WebPageTest filmstrip comparison (Virginia, 4G, first view):
| Time | HTTP/1.1 + gzip | HTTP/3 + Brotli |
|---|---|---|
| 1.0s | White screen | White screen |
| 2.0s | Header only | Header + product grid skeleton |
| 3.0s | Partial product grid | Full product grid with images |
| 4.0s | Full product grid | Page fully interactive |
| 4.1s | LCP | (LCP was at 3.2s) |
The filmstrip makes the 900ms combined improvement visible. At the 3-second mark, the HTTP/3 + Brotli configuration shows a fully rendered page. The HTTP/1.1 + gzip configuration shows a partial page still loading.
The Trade-off
HTTP/3 support varies by CDN and hosting provider. Not all CDNs support QUIC. If your hosting does not support HTTP/3, you still get the full benefit of HTTP/2 + Brotli, which provides 700ms of the 900ms total improvement.
Brotli compression at quality 11 is CPU-intensive at build time. For CI runners with limited CPU, the 15-second compression step adds meaningful time to the build. Reducing to quality 6 produces files 3-5% larger than quality 11 but compresses 5x faster. The tradeoff: 2-3KB additional transfer per resource vs 12 seconds of CI time saved. For the e-commerce platform with 15 daily builds, quality 11 was retained because the total bandwidth saving across all users per day far exceeds the CI compute cost.

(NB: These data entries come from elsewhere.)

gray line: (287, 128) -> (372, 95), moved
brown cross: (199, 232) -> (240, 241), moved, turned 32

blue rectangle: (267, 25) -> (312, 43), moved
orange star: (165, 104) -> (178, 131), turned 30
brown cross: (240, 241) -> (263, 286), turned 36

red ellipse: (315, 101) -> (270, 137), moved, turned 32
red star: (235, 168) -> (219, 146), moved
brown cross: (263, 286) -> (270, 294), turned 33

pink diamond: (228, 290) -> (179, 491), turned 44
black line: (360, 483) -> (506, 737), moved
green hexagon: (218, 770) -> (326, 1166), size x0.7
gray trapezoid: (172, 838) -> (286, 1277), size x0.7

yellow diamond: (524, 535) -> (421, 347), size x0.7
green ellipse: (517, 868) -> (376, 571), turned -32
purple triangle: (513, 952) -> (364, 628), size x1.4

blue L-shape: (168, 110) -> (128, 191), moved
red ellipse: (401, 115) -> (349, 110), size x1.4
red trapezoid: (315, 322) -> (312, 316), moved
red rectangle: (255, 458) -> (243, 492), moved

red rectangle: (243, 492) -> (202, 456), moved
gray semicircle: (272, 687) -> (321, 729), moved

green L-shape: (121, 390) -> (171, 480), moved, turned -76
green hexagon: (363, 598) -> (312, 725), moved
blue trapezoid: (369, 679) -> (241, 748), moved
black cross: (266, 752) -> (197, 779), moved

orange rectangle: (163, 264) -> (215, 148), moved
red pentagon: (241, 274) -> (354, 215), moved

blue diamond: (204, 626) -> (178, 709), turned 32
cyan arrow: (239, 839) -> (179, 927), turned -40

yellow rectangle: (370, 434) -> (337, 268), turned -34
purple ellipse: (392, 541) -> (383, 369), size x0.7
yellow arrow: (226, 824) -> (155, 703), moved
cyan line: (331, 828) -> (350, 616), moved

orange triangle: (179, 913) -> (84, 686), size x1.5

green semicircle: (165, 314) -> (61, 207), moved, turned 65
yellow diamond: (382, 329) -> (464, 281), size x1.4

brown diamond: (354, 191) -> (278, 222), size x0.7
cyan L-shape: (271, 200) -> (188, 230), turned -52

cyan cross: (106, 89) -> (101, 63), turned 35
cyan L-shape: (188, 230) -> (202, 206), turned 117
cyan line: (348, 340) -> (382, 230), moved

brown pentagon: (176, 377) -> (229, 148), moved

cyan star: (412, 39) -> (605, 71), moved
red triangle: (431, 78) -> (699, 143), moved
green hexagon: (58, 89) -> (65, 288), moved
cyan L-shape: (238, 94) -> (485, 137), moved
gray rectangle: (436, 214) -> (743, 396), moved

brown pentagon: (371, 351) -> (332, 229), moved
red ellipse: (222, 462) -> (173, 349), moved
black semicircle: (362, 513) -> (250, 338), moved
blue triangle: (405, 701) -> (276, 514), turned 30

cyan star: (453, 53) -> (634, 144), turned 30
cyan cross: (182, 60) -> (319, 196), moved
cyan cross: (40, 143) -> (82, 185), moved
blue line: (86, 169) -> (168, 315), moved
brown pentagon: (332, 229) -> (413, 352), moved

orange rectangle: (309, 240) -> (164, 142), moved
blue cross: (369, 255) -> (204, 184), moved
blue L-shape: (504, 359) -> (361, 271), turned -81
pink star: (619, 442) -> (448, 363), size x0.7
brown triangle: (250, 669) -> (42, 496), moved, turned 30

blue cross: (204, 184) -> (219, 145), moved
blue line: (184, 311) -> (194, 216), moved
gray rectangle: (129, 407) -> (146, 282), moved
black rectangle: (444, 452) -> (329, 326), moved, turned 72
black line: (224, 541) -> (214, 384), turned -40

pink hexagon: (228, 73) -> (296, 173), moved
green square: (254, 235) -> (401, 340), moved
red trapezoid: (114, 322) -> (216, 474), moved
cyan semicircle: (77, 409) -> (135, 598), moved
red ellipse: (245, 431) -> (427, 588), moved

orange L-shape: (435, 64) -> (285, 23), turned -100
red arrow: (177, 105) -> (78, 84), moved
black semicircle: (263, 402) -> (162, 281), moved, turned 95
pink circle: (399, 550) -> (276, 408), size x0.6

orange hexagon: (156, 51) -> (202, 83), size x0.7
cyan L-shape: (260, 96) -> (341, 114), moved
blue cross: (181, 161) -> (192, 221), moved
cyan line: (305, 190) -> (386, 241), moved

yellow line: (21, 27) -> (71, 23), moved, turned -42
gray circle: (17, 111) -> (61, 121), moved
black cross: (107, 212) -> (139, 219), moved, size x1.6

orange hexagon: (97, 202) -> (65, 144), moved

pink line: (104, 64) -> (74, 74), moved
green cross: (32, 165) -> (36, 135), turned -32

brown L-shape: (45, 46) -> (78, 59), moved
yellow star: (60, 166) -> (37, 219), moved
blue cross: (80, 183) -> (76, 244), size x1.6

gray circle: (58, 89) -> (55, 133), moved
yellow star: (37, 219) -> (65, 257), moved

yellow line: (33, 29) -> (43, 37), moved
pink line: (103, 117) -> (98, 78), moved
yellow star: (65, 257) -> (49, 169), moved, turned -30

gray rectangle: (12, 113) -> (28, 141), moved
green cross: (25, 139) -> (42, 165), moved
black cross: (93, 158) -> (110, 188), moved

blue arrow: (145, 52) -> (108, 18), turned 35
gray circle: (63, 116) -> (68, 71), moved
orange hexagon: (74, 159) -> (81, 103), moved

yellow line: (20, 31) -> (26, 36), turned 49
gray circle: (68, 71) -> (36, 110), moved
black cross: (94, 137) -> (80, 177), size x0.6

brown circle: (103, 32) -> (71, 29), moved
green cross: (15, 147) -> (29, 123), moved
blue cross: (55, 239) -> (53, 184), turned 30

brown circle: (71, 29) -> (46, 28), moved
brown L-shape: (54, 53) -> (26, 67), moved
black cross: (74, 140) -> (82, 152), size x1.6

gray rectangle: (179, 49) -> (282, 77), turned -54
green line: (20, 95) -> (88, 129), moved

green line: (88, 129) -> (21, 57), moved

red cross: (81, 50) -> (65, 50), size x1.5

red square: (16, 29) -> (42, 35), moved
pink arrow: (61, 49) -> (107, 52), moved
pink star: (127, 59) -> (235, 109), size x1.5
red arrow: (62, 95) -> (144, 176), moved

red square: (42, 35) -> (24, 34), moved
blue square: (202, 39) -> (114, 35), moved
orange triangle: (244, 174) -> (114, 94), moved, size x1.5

Protocol improvements have diminishing returns. After enabling HTTP/2, HTTP/3, and Brotli, the next protocol-level optimization (QUIC 0-RTT resumption) provides single-digit millisecond improvements that are not measurable in field data. The optimization effort shifts to application-level changes: bundle size (Chapter 3), image optimization (Chapter 4), and caching strategy (Chapter 8).